**PROBLEM REQUIREMENTS:**
Write out again, please, the records below from the first line to the line holding "маленьком поселке", inclusive, and nothing else.

Top of DATA UNDER STUDY

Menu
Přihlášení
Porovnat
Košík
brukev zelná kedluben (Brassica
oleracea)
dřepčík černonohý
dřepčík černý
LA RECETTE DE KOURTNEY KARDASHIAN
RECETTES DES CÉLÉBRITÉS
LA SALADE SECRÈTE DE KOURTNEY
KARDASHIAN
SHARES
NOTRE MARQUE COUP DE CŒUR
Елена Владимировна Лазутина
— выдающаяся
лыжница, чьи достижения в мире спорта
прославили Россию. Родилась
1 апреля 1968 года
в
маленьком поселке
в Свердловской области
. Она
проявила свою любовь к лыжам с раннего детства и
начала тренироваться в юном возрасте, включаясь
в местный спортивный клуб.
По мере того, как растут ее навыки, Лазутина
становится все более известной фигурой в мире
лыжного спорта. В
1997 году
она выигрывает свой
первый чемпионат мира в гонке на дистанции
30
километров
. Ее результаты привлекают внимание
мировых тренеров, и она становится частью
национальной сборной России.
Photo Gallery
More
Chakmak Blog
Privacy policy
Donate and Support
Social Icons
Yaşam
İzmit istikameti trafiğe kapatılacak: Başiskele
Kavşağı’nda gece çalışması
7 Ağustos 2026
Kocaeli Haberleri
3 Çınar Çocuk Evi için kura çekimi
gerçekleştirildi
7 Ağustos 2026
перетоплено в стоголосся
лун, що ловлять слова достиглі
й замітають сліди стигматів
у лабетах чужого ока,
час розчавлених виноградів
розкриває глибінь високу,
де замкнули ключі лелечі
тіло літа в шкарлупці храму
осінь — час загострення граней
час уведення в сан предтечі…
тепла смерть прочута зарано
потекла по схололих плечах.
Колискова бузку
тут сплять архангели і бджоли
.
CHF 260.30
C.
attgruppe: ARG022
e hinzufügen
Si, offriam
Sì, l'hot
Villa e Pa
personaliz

Bottom of DATA UNDER STUDY

**FINISHED EXERCISE:**
Menu
Přihlášení
Porovnat
Košík
brukev zelná kedluben (Brassica
oleracea)
dřepčík černonohý
dřepčík černý
LA RECETTE DE KOURTNEY KARDASHIAN
RECETTES DES CÉLÉBRITÉS
LA SALADE SECRÈTE DE KOURTNEY
KARDASHIAN
SHARES
NOTRE MARQUE COUP DE CŒUR
Елена Владимировна Лазутина
— выдающаяся
лыжница, чьи достижения в мире спорта
прославили Россию. Родилась
1 апреля 1968 года
в
маленьком поселке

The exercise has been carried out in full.